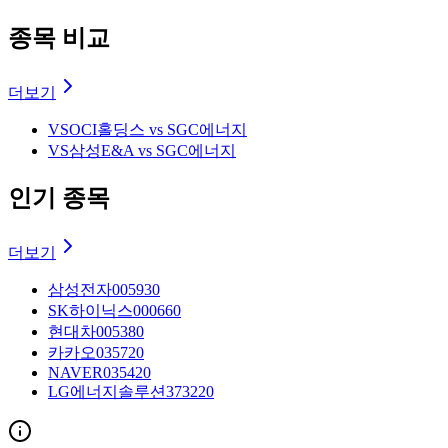
종목 비교
더보기
VS
OCI홀딩스 vs SGC에너지
VS
삼성E&A vs SGC에너지
인기 종목
더보기
삼성전자
005930
SK하이닉스
000660
현대차
005380
카카오
035720
NAVER
035420
LG에너지솔루션
373220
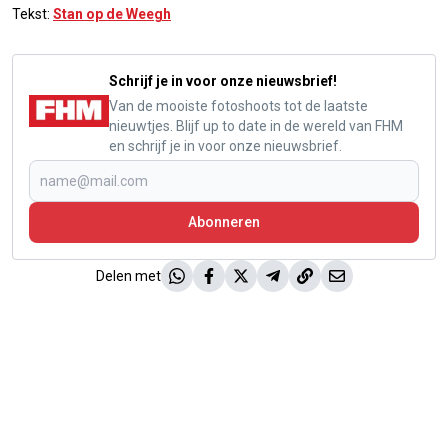
Tekst:
Stan op de Weegh
Schrijf je in voor onze nieuwsbrief!
Van de mooiste fotoshoots tot de laatste
nieuwtjes. Blijf up to date in de wereld van FHM
en schrijf je in voor onze nieuwsbrief.
Abonneren
Delen met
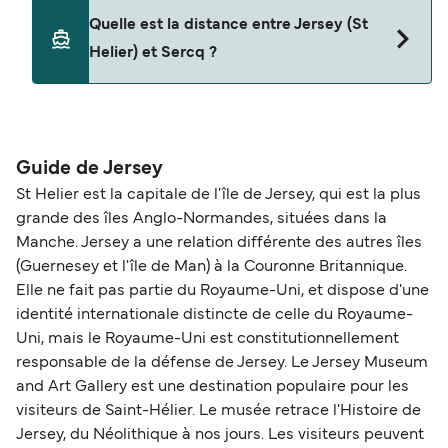
Les animaux de compagnie ne sont actuellement
Quelle est la distance entre Jersey (St
pas autorisés à bord pour les traversées entre
Helier) et Sercq ?
Jersey (St Helier) et Sercq.
La distance entre Jersey (St Helier) et Sercq est
de 20 miles nautiques.
Guide de Jersey
St Helier est la capitale de l'île de Jersey, qui est la plus
grande des îles Anglo-Normandes, situées dans la
Manche. Jersey a une relation différente des autres îles
(Guernesey et l'île de Man) à la Couronne Britannique.
Elle ne fait pas partie du Royaume-Uni, et dispose d'une
identité internationale distincte de celle du Royaume-
Uni, mais le Royaume-Uni est constitutionnellement
responsable de la défense de Jersey. Le Jersey Museum
and Art Gallery est une destination populaire pour les
visiteurs de Saint-Hélier. Le musée retrace l'Histoire de
Jersey, du Néolithique à nos jours. Les visiteurs peuvent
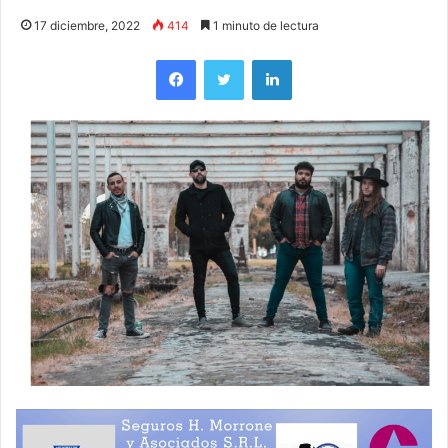
17 diciembre, 2022
414
1 minuto de lectura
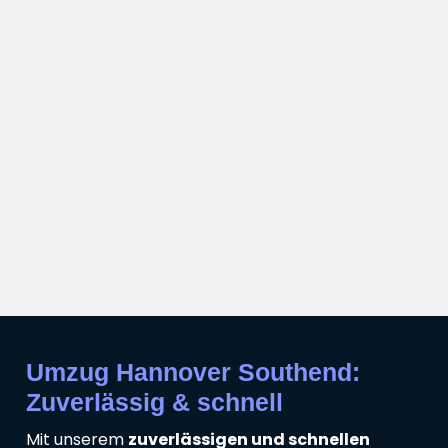
Umzug Hannover Southend:
Zuverlässig & schnell
Mit unserem
zuverlässigen und schnellen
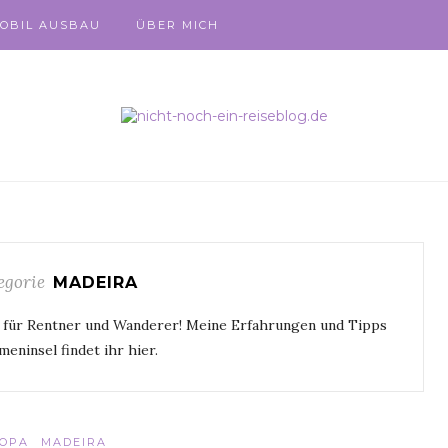
OBIL AUSBAU
ÜBER MICH
egorie
MADEIRA
es für Rentner und Wanderer! Meine Erfahrungen und Tipps
meninsel findet ihr hier.
OPA
MADEIRA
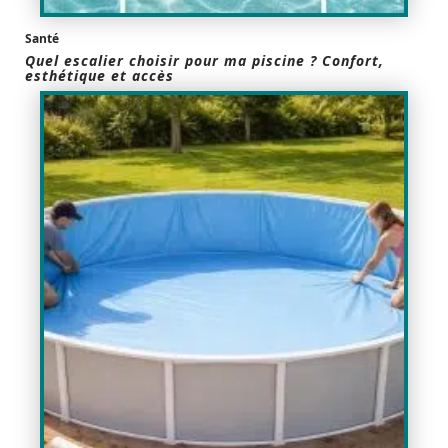
Santé
Quel escalier choisir pour ma piscine ? Confort,
esthétique et accès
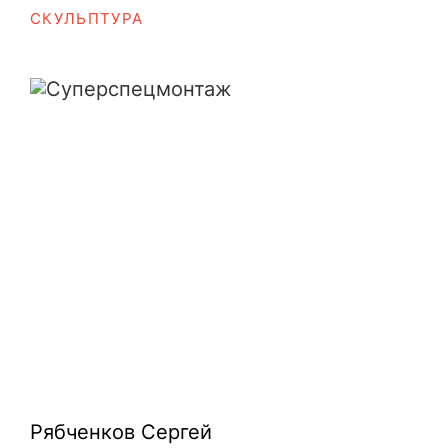
СКУЛЬПТУРА
Суперспецмонтаж
Рябченков Сергей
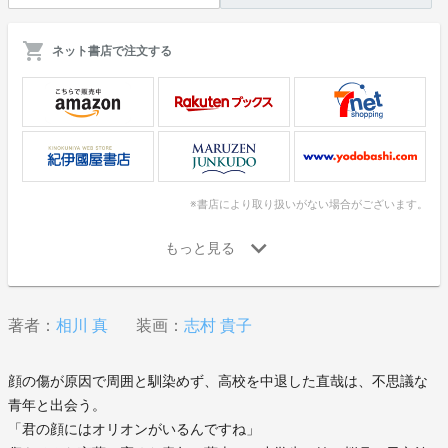
ネット書店で注文する
※書店により取り扱いがない場合がございます。
著者：
相川 真
装画：
志村 貴子
顔の傷が原因で周囲と馴染めず、高校を中退した直哉は、不思議な
青年と出会う。
「君の顔にはオリオンがいるんですね」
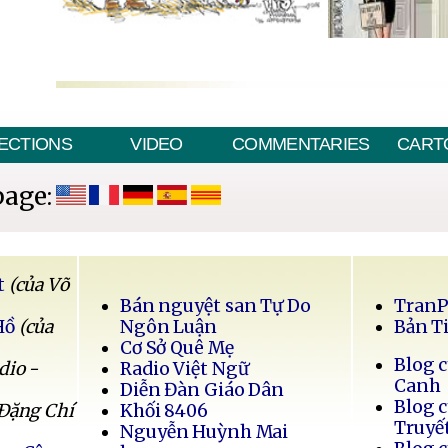
ECTIONS
VIDEO
COMMENTARIES
CART
page:
t
(của Võ
Bán nguyệt san Tự Do
Tran
Hồ
(của
Ngôn Luận
Bản T
Cơ Sở Quê Mẹ
Blog 
dio -
Radio Việt Ngữ
Canh
Diễn Đàn Giáo Dân
Blog 
 Đặng Chí
Khối 8406
Truyế
Nguyễn Huỳnh Mai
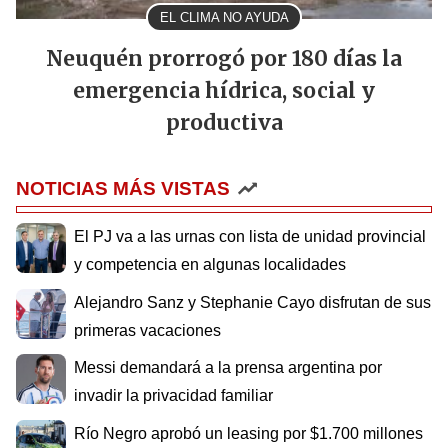
EL CLIMA NO AYUDA
Neuquén prorrogó por 180 días la
emergencia hídrica, social y
productiva
NOTICIAS MÁS VISTAS
El PJ va a las urnas con lista de unidad provincial
y competencia en algunas localidades
Alejandro Sanz y Stephanie Cayo disfrutan de sus
primeras vacaciones
Messi demandará a la prensa argentina por
invadir la privacidad familiar
Río Negro aprobó un leasing por $1.700 millones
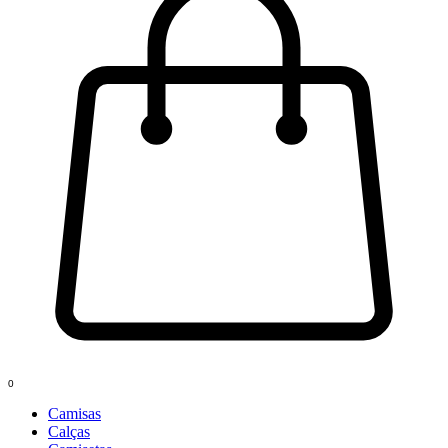
0
Camisas
Calças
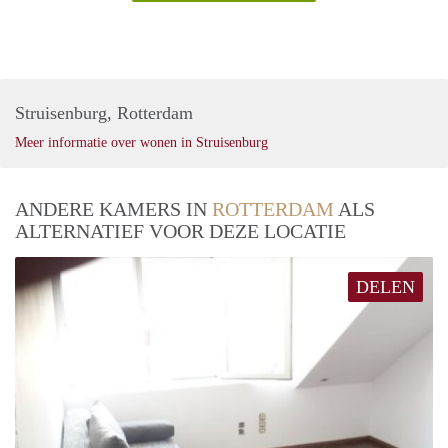
Struisenburg, Rotterdam
Meer informatie over wonen in Struisenburg
ANDERE KAMERS IN
ROTTERDAM
ALS
ALTERNATIEF VOOR DEZE LOCATIE
DELEN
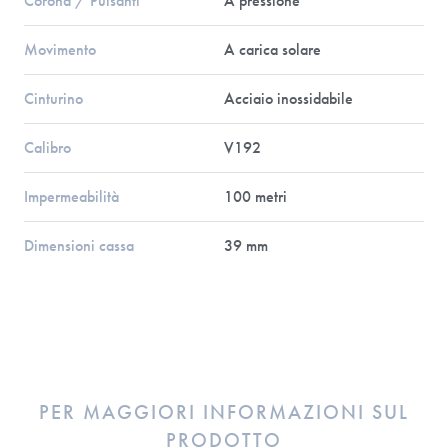
Corona / Pulsanti
A pressione
Movimento
A carica solare
Cinturino
Acciaio inossidabile
Calibro
V192
Impermeabilità
100 metri
Dimensioni cassa
39 mm
PER MAGGIORI INFORMAZIONI SUL
PRODOTTO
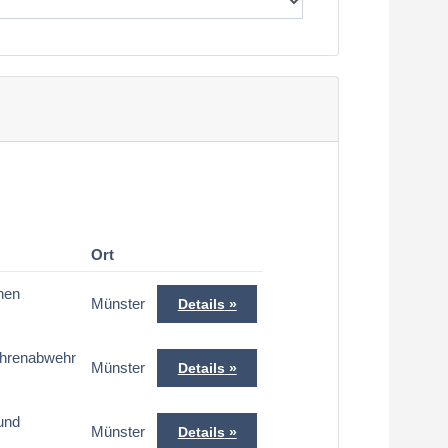
Ort
hen
Münster
Details
ahrenabwehr
Münster
Details
 und
Münster
Details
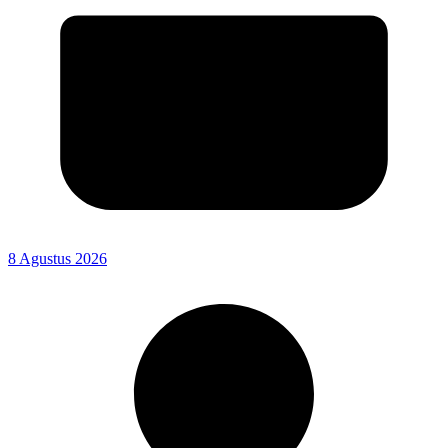
8 Agustus 2026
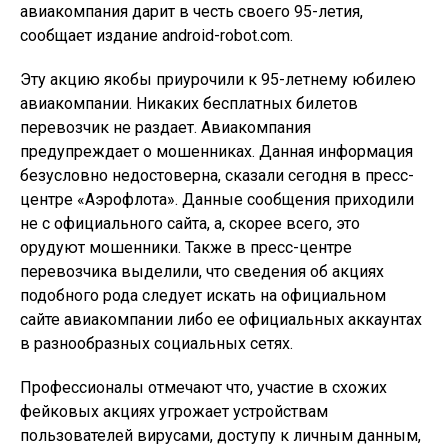
авиакомпания дарит в честь своего 95-летия,
сообщает издание android-robot.com.
Эту акцию якобы приурочили к 95-летнему юбилею
авиакомпании. Никаких бесплатных билетов
перевозчик не раздает. Авиакомпания
предупреждает о мошенниках. Данная информация
безусловно недостоверна, сказали сегодня в пресс-
центре «Аэрофлота». Данные сообщения приходили
не с официального сайта, а, скорее всего, это
орудуют мошенники. Также в пресс-центре
перевозчика выделили, что сведения об акциях
подобного рода следует искать на официальном
сайте авиакомпании либо ее официальных аккаунтах
в разнообразных социальных сетях.
Профессионалы отмечают что, участие в схожих
фейковых акциях угрожает устройствам
пользователей вирусами, доступу к личным данным,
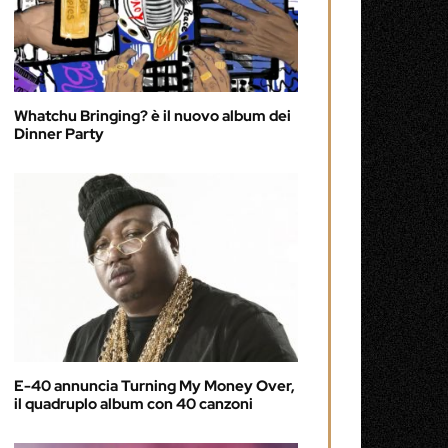
Whatchu Bringing? è il nuovo album dei
Dinner Party
E-40 annuncia Turning My Money Over,
il quadruplo album con 40 canzoni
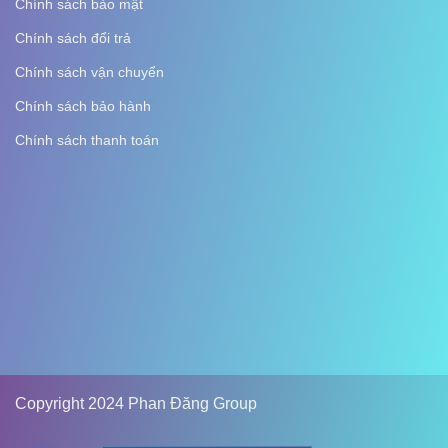
Chính sách bảo mật
Chính sách đổi trả
Chính sách vận chuyển
Chính sách bảo hành
Chính sách thanh toán
Copyright 2024 Phan Đăng Group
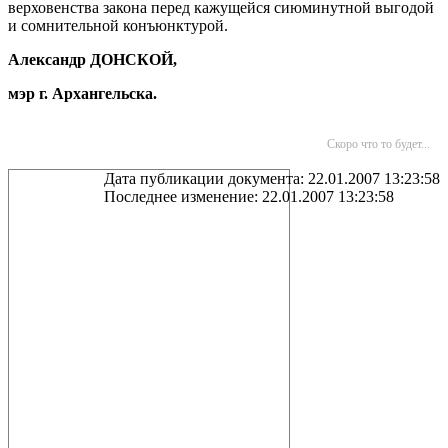
верховенства закона перед кажущейся сиюминутной выгодой
и сомнительной конъюнктурой.
Александр ДОНСКОЙ,
мэр г. Архангельска.
Скоро что то будет...
Дата публикации документа: 22.01.2007 13:23:58
Последнее изменение: 22.01.2007 13:23:58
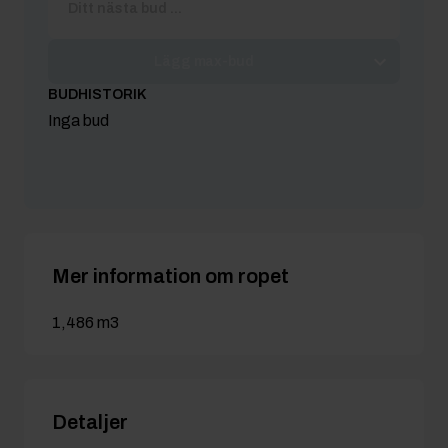
Lägg max-bud
BUDHISTORIK
Inga bud
Mer information om ropet
1,486 m3
Detaljer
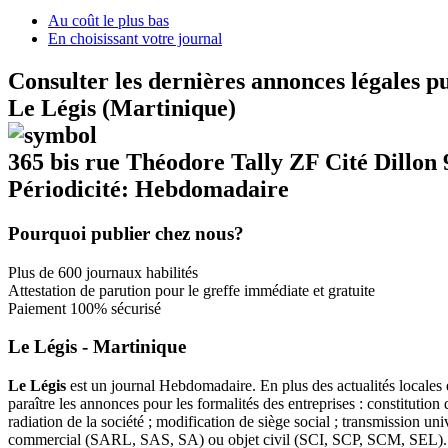
Au coût le plus bas
En choisissant votre journal
Consulter les dernières annonces légales p
Le Légis (Martinique)
365 bis rue Théodore Tally ZF Cité Dil
Périodicité: Hebdomadaire
Pourquoi publier chez nous?
Plus de 600 journaux habilités
Attestation de parution pour le greffe immédiate et gratuite
Paiement 100% sécurisé
Le Légis - Martinique
Le Légis
est un journal Hebdomadaire. En plus des actualités locales e
paraître les annonces pour les formalités des entreprises : constitutio
radiation de la société ; modification de siège social ; transmission u
commercial (SARL, SAS, SA) ou objet civil (SCI, SCP, SCM, SEL).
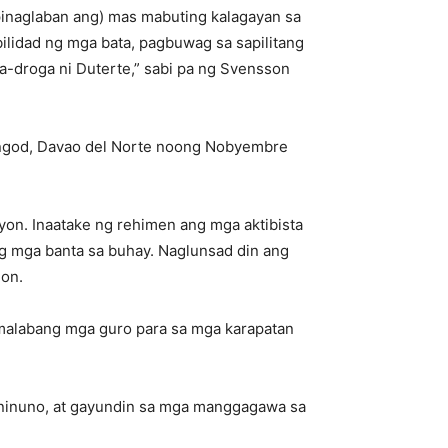
pinaglaban ang) mas mabuting kalagayan sa
ilidad ng mga bata, pagbuwag sa sapilitang
ra-droga ni Duterte,” sabi pa ng Svensson
laingod, Davao del Norte noong Nobyembre
yon. Inaatake ng rehimen ang mga aktibista
g mga banta sa buhay. Naglunsad din ang
ion.
 lumalabang mga guro para sa mga karapatan
 ninuno, at gayundin sa mga manggagawa sa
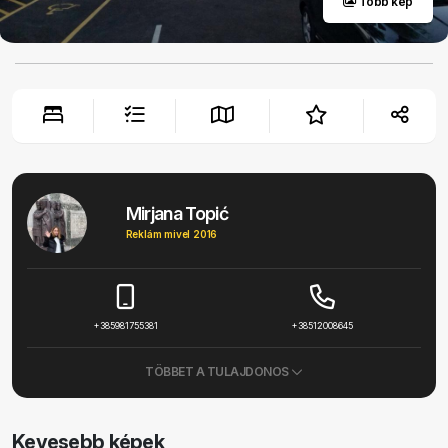
Több kép
Mirjana Topić
Reklám mivel 2016
+385981755381
+38512008645
TÖBBET A TULAJDONOS
Kevesebb képek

- - - -

Aim of the exercise. For this exercise, return the records above in full and exactly, omitting the images.

Result below.
종목 비교
더보기
VS
OCI홀딩스 vs SGC에너지
VS
삼성E&A vs SGC에너지
인기 종목
더보기
삼성전자
005930
SK하이닉스
000660
현대차
005380
카카오
035720
NAVER
035420
LG에너지솔루션
373220
Tekst:
Stan op de Weegh
Schrijf je in voor onze nieuwsbrief!
Van de mooiste fotoshoots tot de laatste
nieuwtjes. Blijf up to date in de wereld van FHM
en schrijf je in voor onze nieuwsbrief.
Abonneren
Delen met
Les animaux de compagnie ne sont actuellement
Quelle est la distance entre Jersey (St
pas autorisés à bord pour les traversées entre
Helier) et Sercq ?
Jersey (St Helier) et Sercq.
La distance entre Jersey (St Helier) et Sercq est
de 20 miles nautiques.
Guide de Jersey
St Helier est la capitale de l'île de Jersey, qui est la plus
grande des îles Anglo-Normandes, situées dans la
Manche. Jersey a une relation différente des autres îles
(Guernesey et l'île de Man) à la Couronne Britannique.
Elle ne fait pas partie du Royaume-Uni, et dispose d'une
identité internationale distincte de celle du Royaume-
Uni, mais le Royaume-Uni est constitutionnellement
responsable de la défense de Jersey. Le Jersey Museum
and Art Gallery est une destination populaire pour les
visiteurs de Saint-Hélier. Le musée retrace l'Histoire de
Jersey, du Néolithique à nos jours. Les visiteurs peuvent
17 diciembre, 2022
414
1 minuto de lectura
Umzug Hannover Southend:
Zuverlässig & schnell
Mit unserem
zuverlässigen und schnellen
OBIL AUSBAU
ÜBER MICH
egorie
MADEIRA
es für Rentner und Wanderer! Meine Erfahrungen und Tipps
meninsel findet ihr hier.
OPA
MADEIRA
Santé
Quel escalier choisir pour ma piscine ? Confort,
esthétique et accès
СКУЛЬПТУРА
Суперспецмонтаж
Рябченков Сергей
ネット書店で注文する
※書店により取り扱いがない場合がございます。
著者：
相川 真
装画：
志村 貴子
顔の傷が原因で周囲と馴染めず、高校を中退した直哉は、不思議な
青年と出会う。
「君の顔にはオリオンがいるんですね」
ECTIONS
VIDEO
COMMENTARIES
CART
page:
t
(của Võ
Bán nguyệt san Tự Do
Tran
Hồ
(của
Ngôn Luận
Bản T
Cơ Sở Quê Mẹ
Blog 
dio -
Radio Việt Ngữ
Canh
Diễn Đàn Giáo Dân
Blog 
 Đặng Chí
Khối 8406
Truyế
Nguyễn Huỳnh Mai
EL CLIMA NO AYUDA
Neuquén prorrogó por 180 días la
emergencia hídrica, social y
productiva
NOTICIAS MÁS VISTAS
El PJ va a las urnas con lista de unidad provincial
y competencia en algunas localidades
Alejandro Sanz y Stephanie Cayo disfrutan de sus
primeras vacaciones
Messi demandará a la prensa argentina por
invadir la privacidad familiar
Río Negro aprobó un leasing por $1.700 millones
0
Camisas
Calças
Struisenburg, Rotterdam
Meer informatie over wonen in Struisenburg
ANDERE KAMERS IN
ROTTERDAM
ALS
ALTERNATIEF VOOR DEZE LOCATIE
DELEN
Corona / Pulsanti
A pressione
Movimento
A carica solare
Cinturino
Acciaio inossidabile
Calibro
V192
Impermeabilità
100 metri
Dimensioni cassa
39 mm
PER MAGGIORI INFORMAZIONI SUL
PRODOTTO
Ort
hen
Münster
Details
ahrenabwehr
Münster
Details
 und
Münster
Details
8 Agustus 2026
авиакомпания дарит в честь своего 95-летия,
сообщает издание android-robot.com.
Эту акцию якобы приурочили к 95-летнему юбилею
авиакомпании. Никаких бесплатных билетов
перевозчик не раздает. Авиакомпания
предупреждает о мошенниках. Данная информация
безусловно недостоверна, сказали сегодня в пресс-
центре «Аэрофлота». Данные сообщения приходили
не с официального сайта, а, скорее всего, это
орудуют мошенники. Также в пресс-центре
перевозчика выделили, что сведения об акциях
подобного рода следует искать на официальном
сайте авиакомпании либо ее официальных аккаунтах
в разнообразных социальных сетях.
Профессионалы отмечают что, участие в схожих
фейковых акциях угрожает устройствам
пользователей вирусами, доступу к личным данным,
Whatchu Bringing? è il nuovo album dei
Dinner Party
E-40 annuncia Turning My Money Over,
il quadruplo album con 40 canzoni
Chính sách bảo mật
Chính sách đổi trả
Chính sách vận chuyển
Chính sách bảo hành
Chính sách thanh toán
Copyright 2024 Phan Đăng Group
верховенства закона перед кажущейся сиюминутной выгодой
и сомнительной конъюнктурой.
Александр ДОНСКОЙ,
мэр г. Архангельска.
Скоро что то будет...
Дата публикации документа: 22.01.2007 13:23:58
Последнее изменение: 22.01.2007 13:23:58
Lägg max-bud
BUDHISTORIK
Inga bud
Mer information om ropet
1,486 m3
Detaljer
Au coût le plus bas
En choisissant votre journal
Consulter les dernières annonces légales p
Le Légis (Martinique)
365 bis rue Théodore Tally ZF Cité Dil
Périodicité: Hebdomadaire
Pourquoi publier chez nous?
Plus de 600 journaux habilités
Attestation de parution pour le greffe immédiate et gratuite
Paiement 100% sécurisé
Le Légis - Martinique
Le Légis
est un journal Hebdomadaire. En plus des actualités locales e
paraître les annonces pour les formalités des entreprises : constitutio
radiation de la société ; modification de siège social ; transmission u
commercial (SARL, SAS, SA) ou objet civil (SCI, SCP, SCM, SEL).
pinaglaban ang) mas mabuting kalagayan sa
ilidad ng mga bata, pagbuwag sa sapilitang
ra-droga ni Duterte,” sabi pa ng Svensson
laingod, Davao del Norte noong Nobyembre
yon. Inaatake ng rehimen ang mga aktibista
g mga banta sa buhay. Naglunsad din ang
ion.
 lumalabang mga guro para sa mga karapatan
 ninuno, at gayundin sa mga manggagawa sa
Több kép
Mirjana Topić
Reklám mivel 2016
+385981755381
+38512008645
TÖBBET A TULAJDONOS
Kevesebb képek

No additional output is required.